## Information
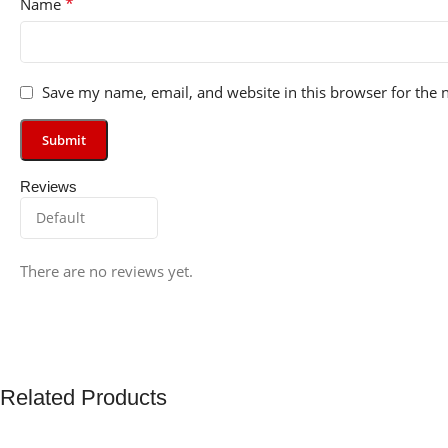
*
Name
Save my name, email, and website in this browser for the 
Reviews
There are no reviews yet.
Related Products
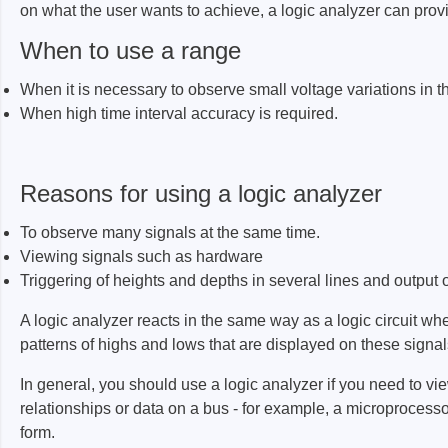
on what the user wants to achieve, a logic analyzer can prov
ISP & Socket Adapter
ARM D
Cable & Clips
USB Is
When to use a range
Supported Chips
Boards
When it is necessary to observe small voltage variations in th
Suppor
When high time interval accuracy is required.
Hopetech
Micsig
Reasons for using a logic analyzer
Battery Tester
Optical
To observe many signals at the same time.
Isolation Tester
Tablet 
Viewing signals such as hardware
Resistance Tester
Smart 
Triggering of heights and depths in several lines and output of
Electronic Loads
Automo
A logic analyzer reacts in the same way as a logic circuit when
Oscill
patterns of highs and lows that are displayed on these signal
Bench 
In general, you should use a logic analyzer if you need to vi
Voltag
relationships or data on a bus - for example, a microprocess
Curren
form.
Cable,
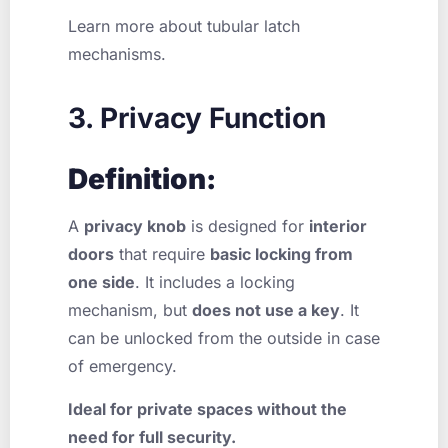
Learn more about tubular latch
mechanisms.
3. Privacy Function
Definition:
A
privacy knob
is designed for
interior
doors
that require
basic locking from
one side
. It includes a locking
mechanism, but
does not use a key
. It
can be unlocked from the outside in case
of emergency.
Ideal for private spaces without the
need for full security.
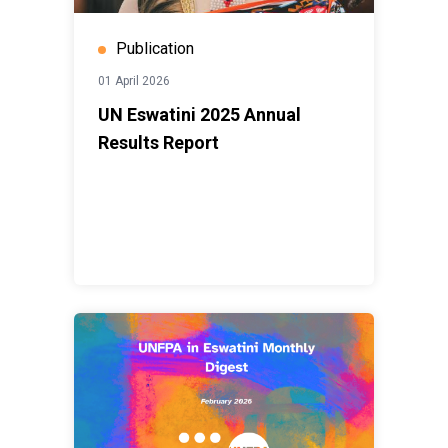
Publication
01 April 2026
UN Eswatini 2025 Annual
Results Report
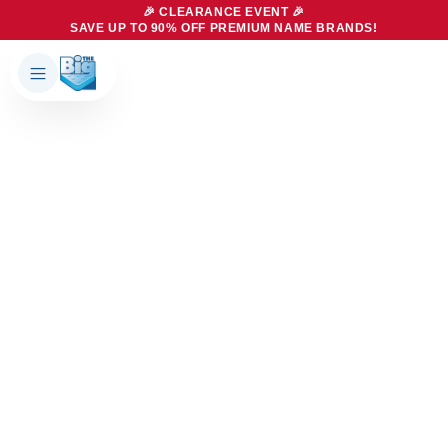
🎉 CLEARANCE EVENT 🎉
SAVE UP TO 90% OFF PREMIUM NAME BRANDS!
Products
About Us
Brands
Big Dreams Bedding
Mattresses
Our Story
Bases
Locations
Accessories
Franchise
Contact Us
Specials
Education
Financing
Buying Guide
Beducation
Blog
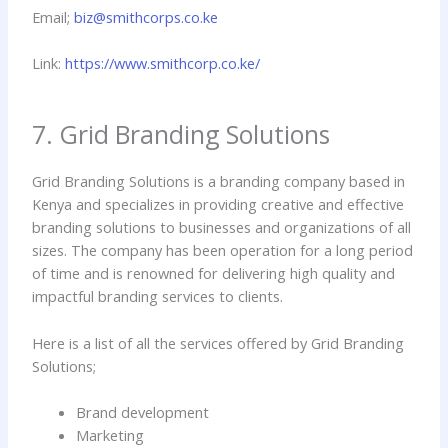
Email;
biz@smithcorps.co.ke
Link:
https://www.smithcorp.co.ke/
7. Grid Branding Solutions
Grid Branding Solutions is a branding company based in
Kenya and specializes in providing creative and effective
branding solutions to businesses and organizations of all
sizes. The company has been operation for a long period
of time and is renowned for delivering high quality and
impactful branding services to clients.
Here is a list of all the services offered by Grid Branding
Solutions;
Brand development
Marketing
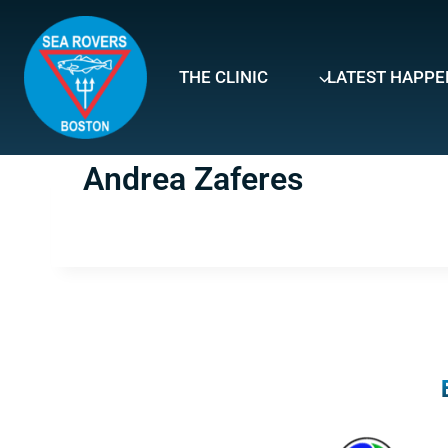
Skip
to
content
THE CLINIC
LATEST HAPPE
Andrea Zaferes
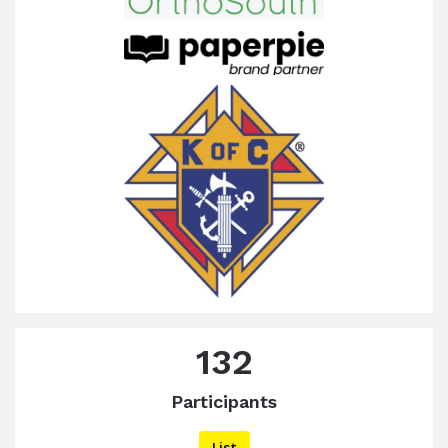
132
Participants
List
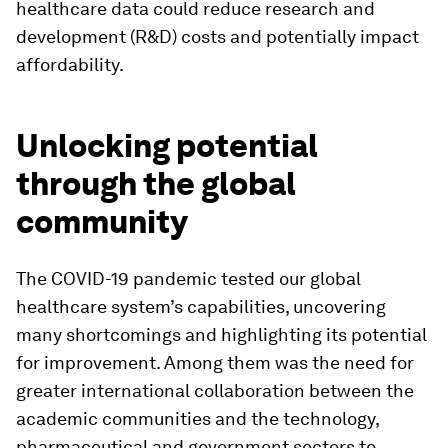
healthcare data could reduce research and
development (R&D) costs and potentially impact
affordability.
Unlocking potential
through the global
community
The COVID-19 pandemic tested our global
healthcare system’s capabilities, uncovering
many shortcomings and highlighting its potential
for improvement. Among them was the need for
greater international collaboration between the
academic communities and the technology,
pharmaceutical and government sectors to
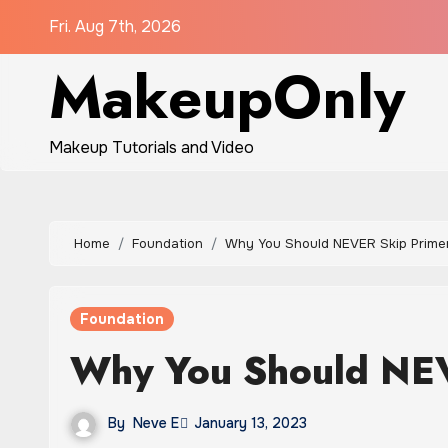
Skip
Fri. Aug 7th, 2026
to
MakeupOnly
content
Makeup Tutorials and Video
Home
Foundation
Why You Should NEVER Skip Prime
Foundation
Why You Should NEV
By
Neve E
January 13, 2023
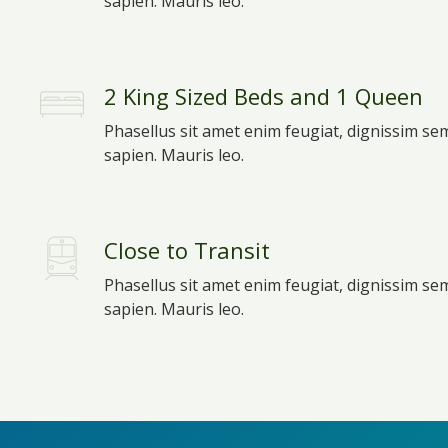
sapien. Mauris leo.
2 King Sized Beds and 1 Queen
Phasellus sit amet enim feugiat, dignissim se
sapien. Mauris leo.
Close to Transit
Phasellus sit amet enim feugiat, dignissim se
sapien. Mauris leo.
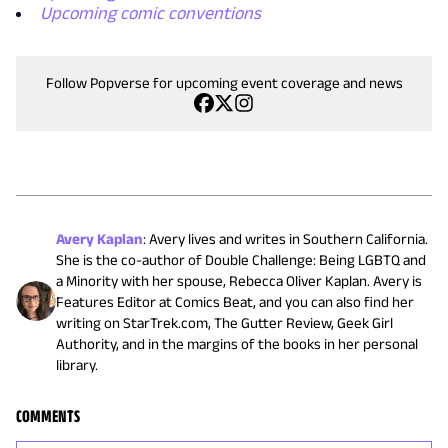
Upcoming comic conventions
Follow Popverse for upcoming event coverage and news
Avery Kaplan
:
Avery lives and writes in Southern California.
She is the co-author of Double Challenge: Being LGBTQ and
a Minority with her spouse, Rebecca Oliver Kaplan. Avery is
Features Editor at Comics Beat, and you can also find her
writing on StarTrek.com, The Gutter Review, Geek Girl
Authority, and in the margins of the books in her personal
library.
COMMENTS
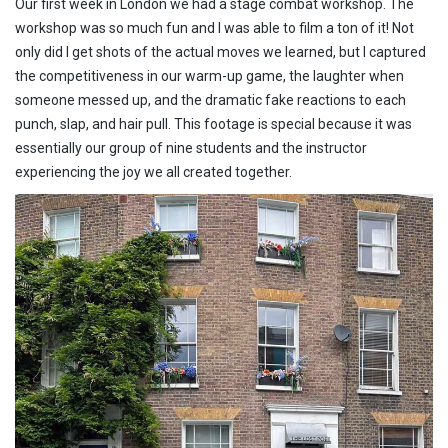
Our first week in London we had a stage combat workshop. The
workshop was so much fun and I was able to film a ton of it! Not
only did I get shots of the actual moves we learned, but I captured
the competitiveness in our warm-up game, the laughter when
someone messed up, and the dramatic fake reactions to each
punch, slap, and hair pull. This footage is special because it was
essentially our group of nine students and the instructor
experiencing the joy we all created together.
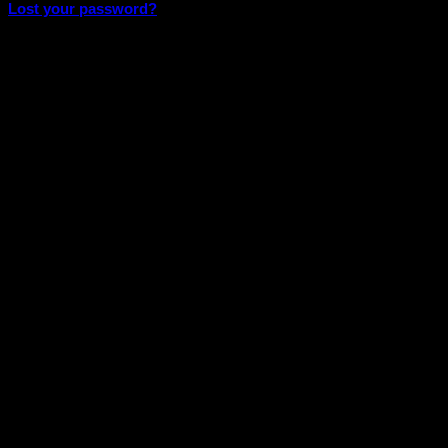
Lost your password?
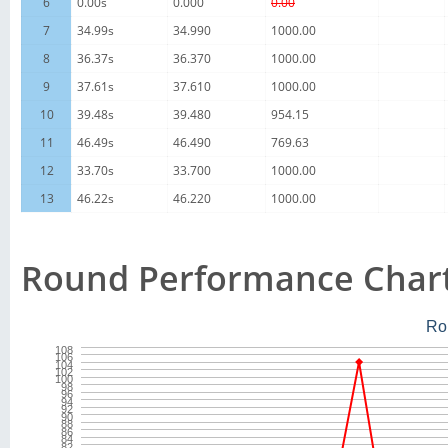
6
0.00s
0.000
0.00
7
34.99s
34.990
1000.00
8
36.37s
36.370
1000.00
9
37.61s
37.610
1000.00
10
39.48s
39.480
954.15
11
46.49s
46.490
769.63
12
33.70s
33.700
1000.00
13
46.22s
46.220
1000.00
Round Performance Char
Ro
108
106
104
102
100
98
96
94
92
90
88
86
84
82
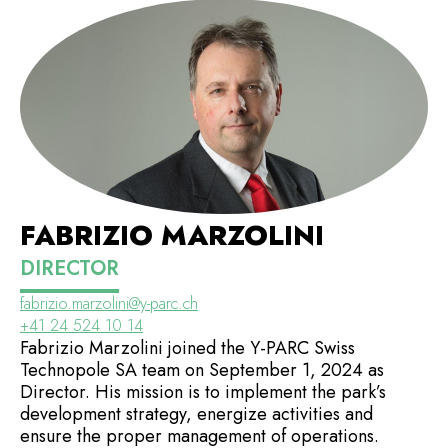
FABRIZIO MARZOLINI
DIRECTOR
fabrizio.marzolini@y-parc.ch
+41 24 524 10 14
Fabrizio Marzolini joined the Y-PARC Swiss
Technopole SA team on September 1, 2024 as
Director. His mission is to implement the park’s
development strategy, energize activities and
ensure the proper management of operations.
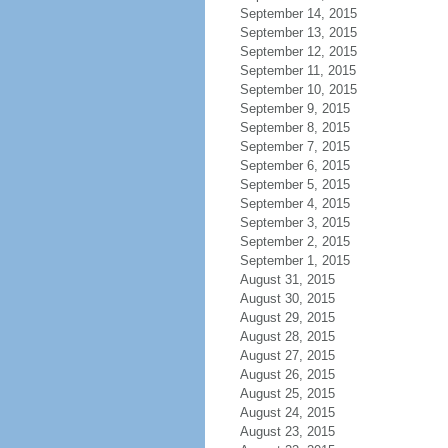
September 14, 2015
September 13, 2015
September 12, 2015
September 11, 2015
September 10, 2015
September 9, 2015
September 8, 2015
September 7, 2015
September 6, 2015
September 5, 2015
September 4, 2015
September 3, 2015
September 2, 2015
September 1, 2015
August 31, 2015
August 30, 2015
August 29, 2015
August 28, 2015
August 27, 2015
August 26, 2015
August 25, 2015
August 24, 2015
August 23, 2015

## The task
Exact repetition of each line above is expected; images are to be omitted.

## Finished exercise
*
Name
Save my name, email, and website in this browser for the 
Reviews
There are no reviews yet.
Related Products
on what the user wants to achieve, a logic analyzer can prov
ISP & Socket Adapter
ARM D
Cable & Clips
USB Is
When to use a range
Supported Chips
Boards
When it is necessary to observe small voltage variations in th
Suppor
When high time interval accuracy is required.
Hopetech
Micsig
Reasons for using a logic analyzer
Battery Tester
Optical
To observe many signals at the same time.
Isolation Tester
Tablet 
Viewing signals such as hardware
Resistance Tester
Smart 
Triggering of heights and depths in several lines and output of
Electronic Loads
Automo
A logic analyzer reacts in the same way as a logic circuit when
Oscill
patterns of highs and lows that are displayed on these signal
Bench 
In general, you should use a logic analyzer if you need to vi
Voltag
relationships or data on a bus - for example, a microprocess
Curren
form.
Cable,
Learn more about tubular latch
mechanisms.
3. Privacy Function
Definition:
A
privacy knob
is designed for
interior
doors
that require
basic locking from
one side
. It includes a locking
mechanism, but
does not use a key
. It
can be unlocked from the outside in case
of emergency.
Ideal for private spaces without the
need for full security.
Publication
01 April 2026
UN Eswatini 2025 Annual
Results Report
🎉 CLEARANCE EVENT 🎉
SAVE UP TO 90% OFF PREMIUM NAME BRANDS!
Products
About Us
Brands
Big Dreams Bedding
Mattresses
Our Story
Bases
Locations
Accessories
Franchise
Contact Us
Specials
Education
Financing
Buying Guide
Beducation
Blog
Email;
biz@smithcorps.co.ke
Link:
https://www.smithcorp.co.ke/
7. Grid Branding Solutions
Grid Branding Solutions is a branding company based in
Kenya and specializes in providing creative and effective
branding solutions to businesses and organizations of all
sizes. The company has been operation for a long period
of time and is renowned for delivering high quality and
impactful branding services to clients.
Here is a list of all the services offered by Grid Branding
Solutions;
Brand development
Marketing
Skip
to
content
THE CLINIC
LATEST HAPPE
Andrea Zaferes
132
Participants
List
healthcare data could reduce research and
development (R&D) costs and potentially impact
affordability.
Unlocking potential
through the global
community
The COVID-19 pandemic tested our global
healthcare system’s capabilities, uncovering
many shortcomings and highlighting its potential
for improvement. Among them was the need for
greater international collaboration between the
academic communities and the technology,
pharmaceutical and government sectors to
Skip
Fri. Aug 7th, 2026
to
MakeupOnly
content
Makeup Tutorials and Video
Home
Foundation
Why You Should NEVER Skip Prime
Foundation
Why You Should NEV
By
Neve E
January 13, 2023
sapien. Mauris leo.
2 King Sized Beds and 1 Queen
Phasellus sit amet enim feugiat, dignissim se
sapien. Mauris leo.
Close to Transit
Phasellus sit amet enim feugiat, dignissim se
sapien. Mauris leo.
Upcoming comic conventions
Follow Popverse for upcoming event coverage and news
Avery Kaplan
:
Avery lives and writes in Southern California.
She is the co-author of Double Challenge: Being LGBTQ and
a Minority with her spouse, Rebecca Oliver Kaplan. Avery is
Features Editor at Comics Beat, and you can also find her
writing on StarTrek.com, The Gutter Review, Geek Girl
Authority, and in the margins of the books in her personal
library.
COMMENTS
Our first week in London we had a stage combat workshop. The
workshop was so much fun and I was able to film a ton of it! Not
only did I get shots of the actual moves we learned, but I captured
the competitiveness in our warm-up game, the laughter when
someone messed up, and the dramatic fake reactions to each
punch, slap, and hair pull. This footage is special because it was
essentially our group of nine students and the instructor
experiencing the joy we all created together.
Lost your password?
6
0.00s
0.000
0.00
7
34.99s
34.990
1000.00
8
36.37s
36.370
1000.00
9
37.61s
37.610
1000.00
10
39.48s
39.480
954.15
11
46.49s
46.490
769.63
12
33.70s
33.700
1000.00
13
46.22s
46.220
1000.00
Round Performance Char
Ro
108
106
104
102
100
98
96
94
92
90
88
86
84
82
FABRIZIO MARZOLINI
DIRECTOR
fabrizio.marzolini@y-parc.ch
+41 24 524 10 14
Fabrizio Marzolini joined the Y-PARC Swiss
Technopole SA team on September 1, 2024 as
Director. His mission is to implement the park’s
development strategy, energize activities and
ensure the proper management of operations.
September 14, 2015
September 13, 2015
September 12, 2015
September 11, 2015
September 10, 2015
September 9, 2015
September 8, 2015
September 7, 2015
September 6, 2015
September 5, 2015
September 4, 2015
September 3, 2015
September 2, 2015
September 1, 2015
August 31, 2015
August 30, 2015
August 29, 2015
August 28, 2015
August 27, 2015
August 26, 2015
August 25, 2015
August 24, 2015
August 23, 2015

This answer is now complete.